Ellis set his jaw. How dare this man insult his sister! She was hardly cold yet, and this pathetic churl thought he could …

‘You don’t realise, do you?’ Edmund went on, and gave a bark of laughter. ‘You don’t see what’s in front of you, man. Your sister was exchanged, Ellis. A fair deal. She dies, and the Queen won’t tell her husband that your master dared to try to have her killed. That was the deal, because your sister was a spy in the Queen’s camp. You heard about her leading me on and then dropping me? That was all part of the same game. The Despenser set her on me, and when I responded she grew afraid. But don’t worry. You continue to serve your master as only you know how, my friend. You do that. Don’t worry about avenging your sister. What does she matter?’

Ellis was turned to stone, unable to move. Meanwhile, having said his piece, the Earl had walked on through the gate into the Green Yard and was gone.

‘No.’ It wasn’t possible. The man was tormenting him because he hated Despenser and all his men. It was a lie — an evil lie. There could be nothing in it.

‘Ellis?’ It was a young messenger in the King’s livery. ‘Your master wants you to go to the Bishop of Exeter’s house and fetch something for him. He said to give this to the Bishop’s steward.’

The lad thrust a note into his hand and disappeared.
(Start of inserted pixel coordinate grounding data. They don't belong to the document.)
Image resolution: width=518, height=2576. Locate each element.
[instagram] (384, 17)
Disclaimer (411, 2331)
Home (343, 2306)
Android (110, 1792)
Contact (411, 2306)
Ellis stood staring down at the slip, still without moving for a moment or two, and then he turned and made his way to the gatehouse. All he knew was obedience to his master. Without that, there was nothing. Time enough later to learn whether the Earl had been telling the truth.

Earl Edmund did not care about the impact of his words. All he knew was an overwhelming rage that he had been so duped by that worm Piers, and his master the Despenser.
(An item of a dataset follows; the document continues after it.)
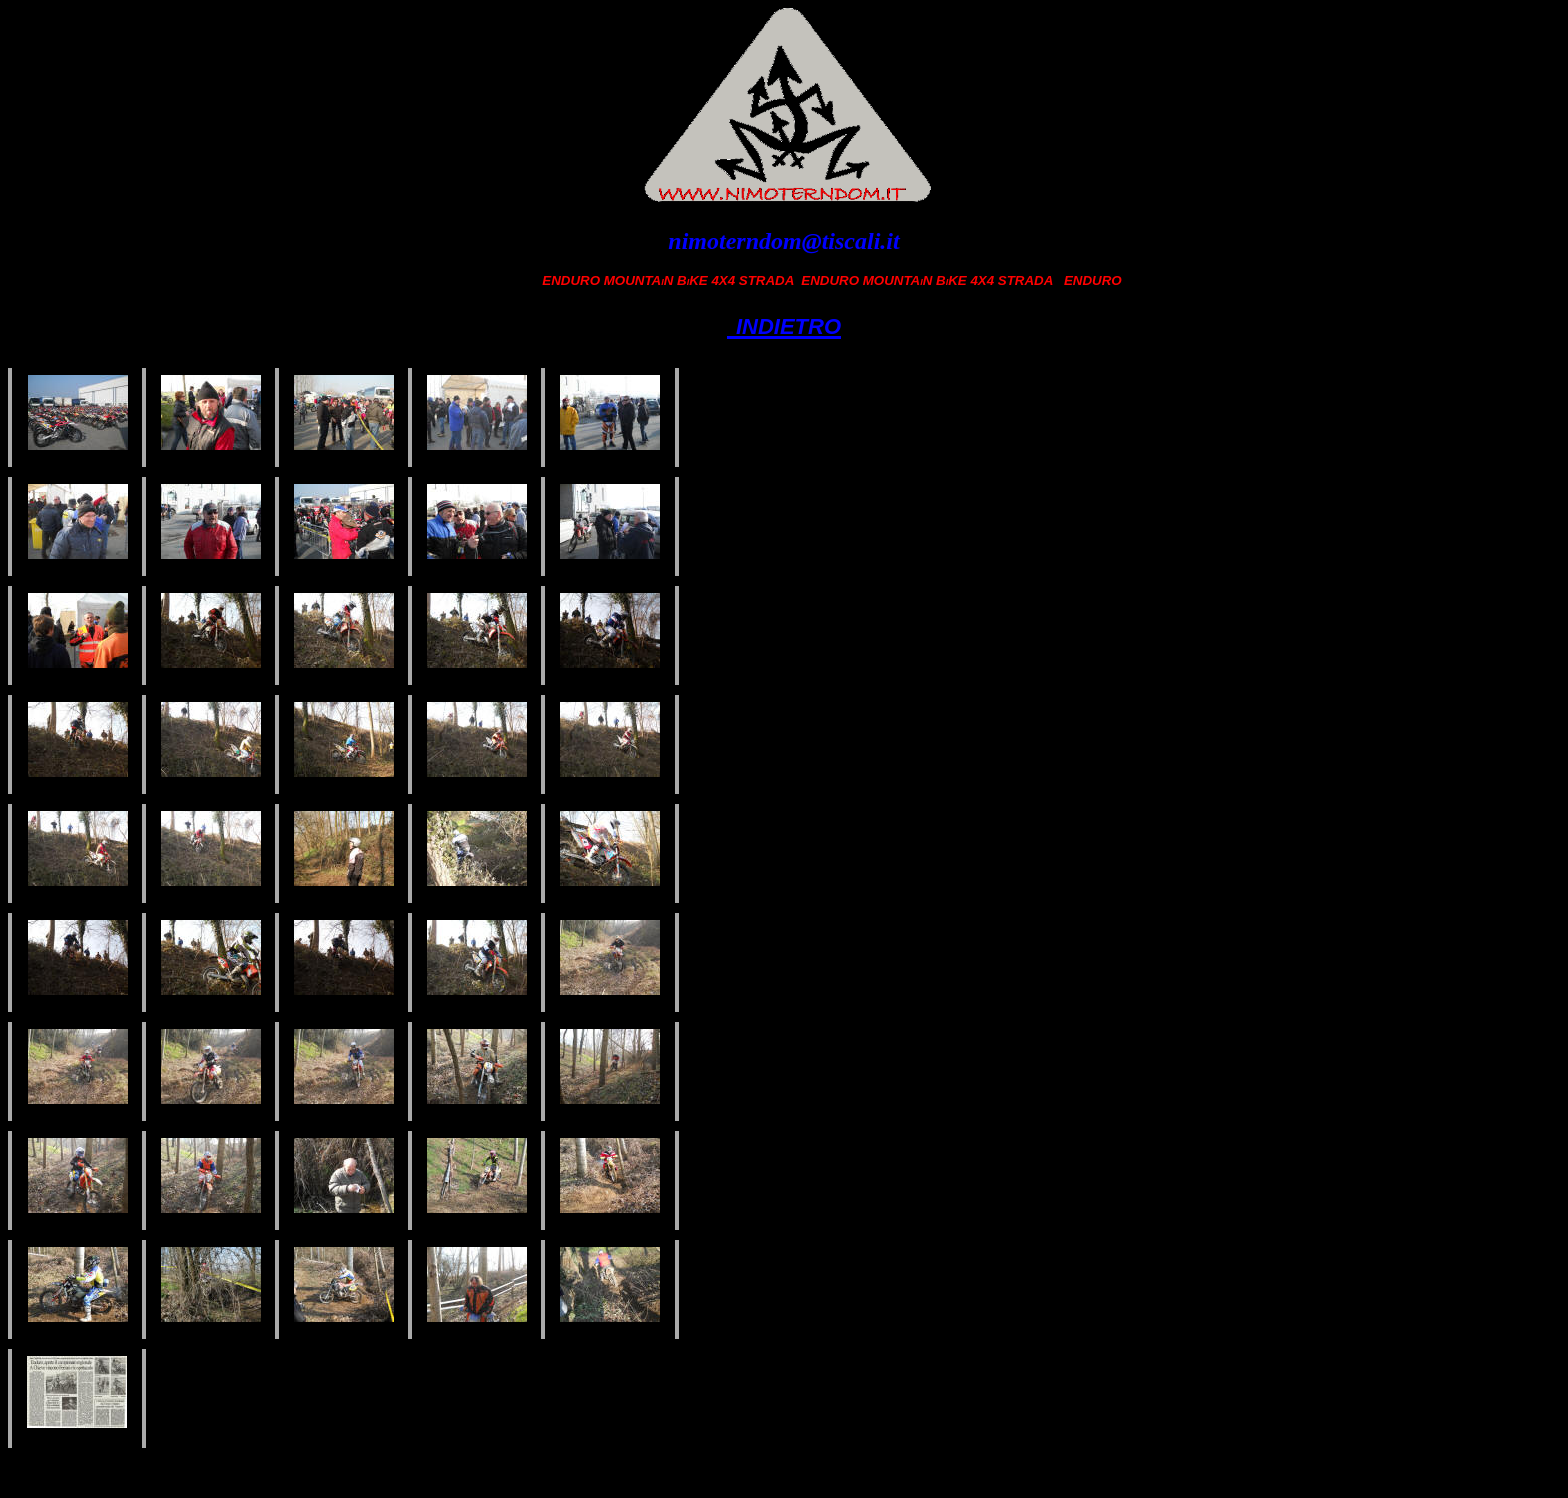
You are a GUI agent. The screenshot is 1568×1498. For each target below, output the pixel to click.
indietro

‘Shit!’ he muttered. All the advice given to him by Piers was the result of devious plotting by Despenser, was created solely for his benefit. The Earl’s closest man, the adviser he depended upon most of all was in fact an agent of his enemy, so the line he had taken recently to promote the Queen’s journey to France — that must also have been what Despenser wanted. It wasn’t going to hurt him at all, if Piers had promoted it.

Hell’s teeth! He needed someone to help him. Standing here in the middle of the yard, he stared about him, and all he saw was hostility. Not a friendly face among the multitude.
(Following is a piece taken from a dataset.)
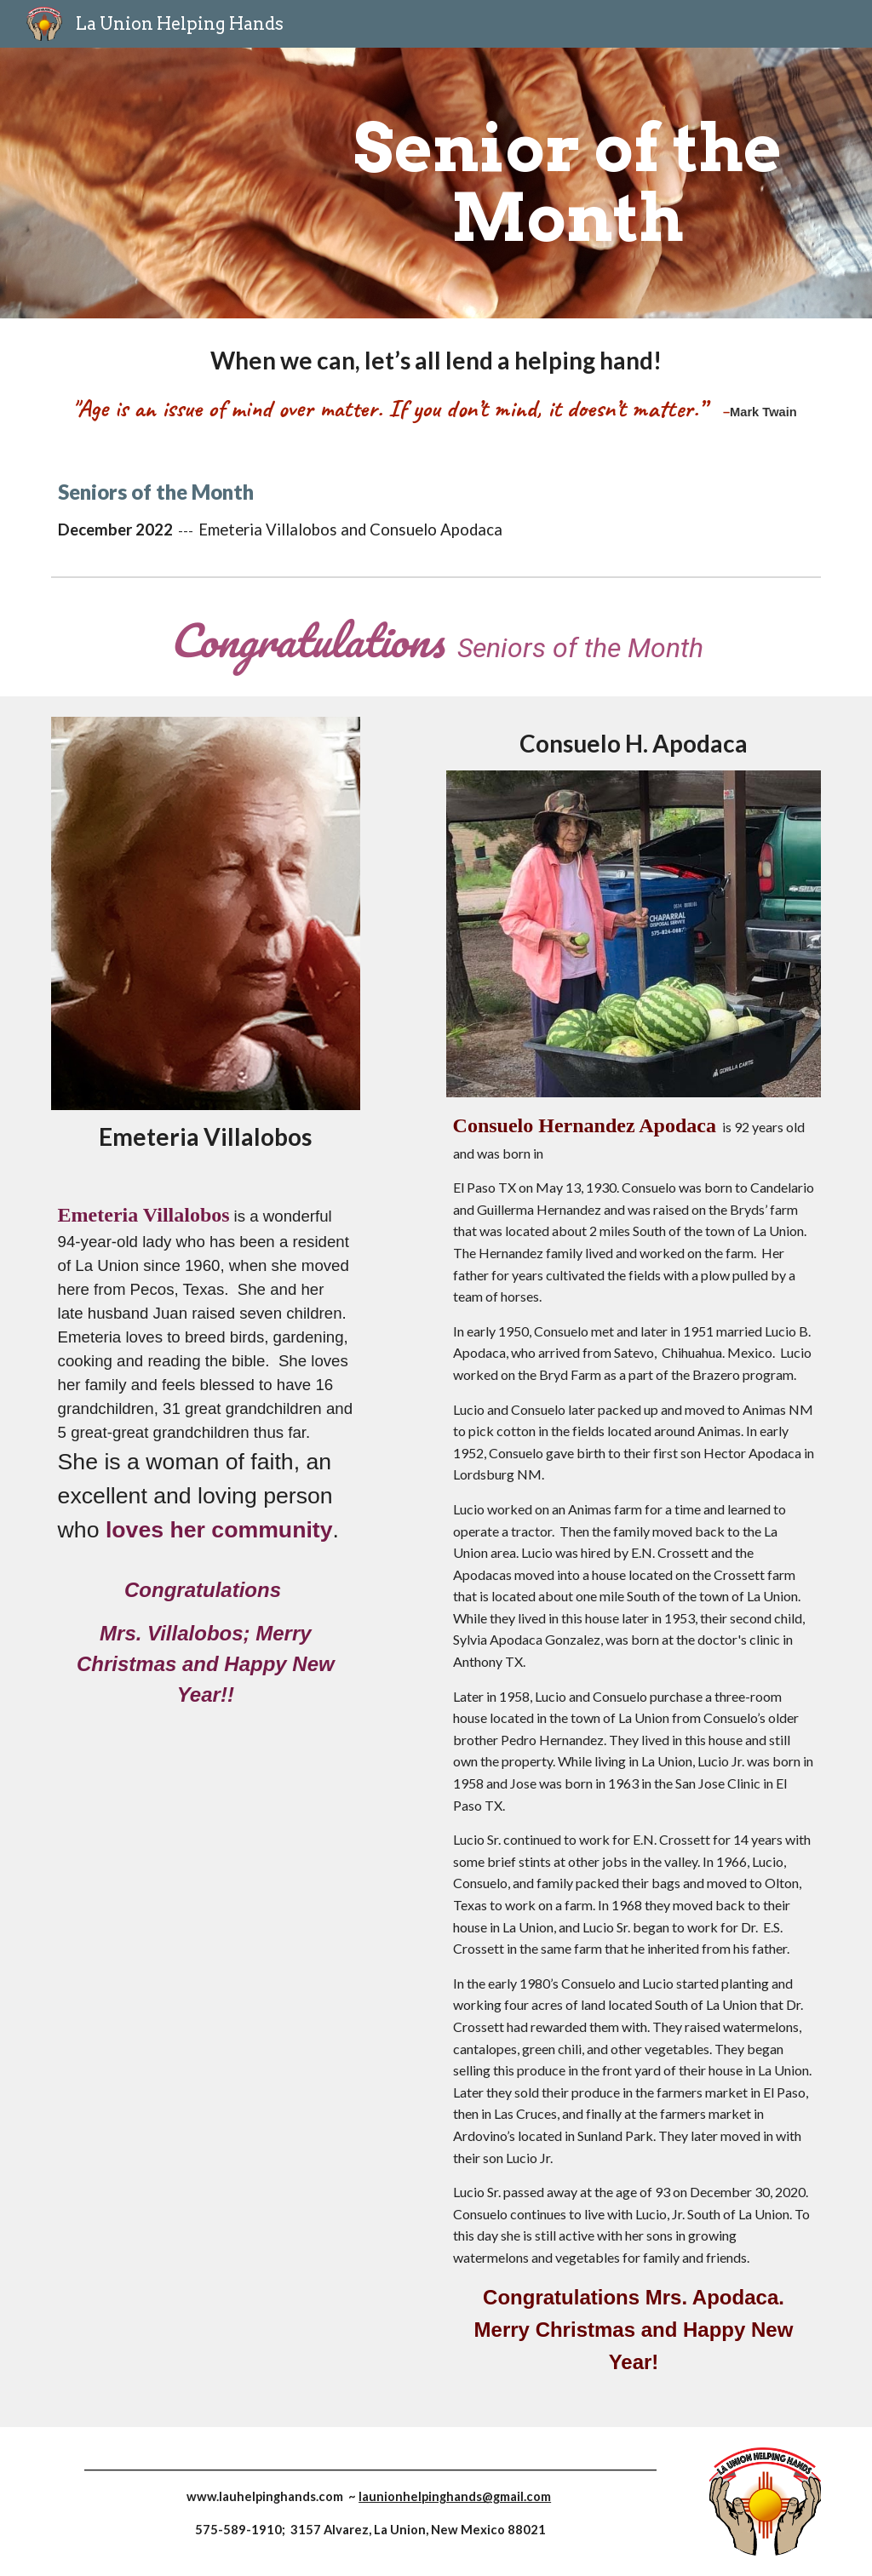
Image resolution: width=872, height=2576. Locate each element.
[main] (567, 183)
At least there was no risk of an imminent attempt on him here. After the crossbowman’s near-assassination of Sir Hugh le Despenser, his men had been all over the palace, and even now the Earl could see four of them on the walkway at the north wall and six more at the wall nearer the Thames. The guards were taking no risks, and anyone who so much as showed a bow in the yard would be pierced by a dozen arrows before he could nock his first one.

Earl Edmund did study a few of the men from beneath his brows, but it seemed that Despenser had not ordered his death yet. There was no apparent interest in him, and he didn’t feel endangered as he saw armed men gazing down into the crowds. No, it was just good to see that there were men who were keen to stop any more nonsense. Three deaths in only — what? — four days? First Mabilla and the murderer, and then the second assassin with the crossbow last evening. It was becoming almost embarrassing, that the King’s palace should have so many men expiring.

And now there was a fourth dead man, of course. Mustn’t forget him, Edmund told himself.

No, that dog’s turd. Piers was the most deserving of the lot of them.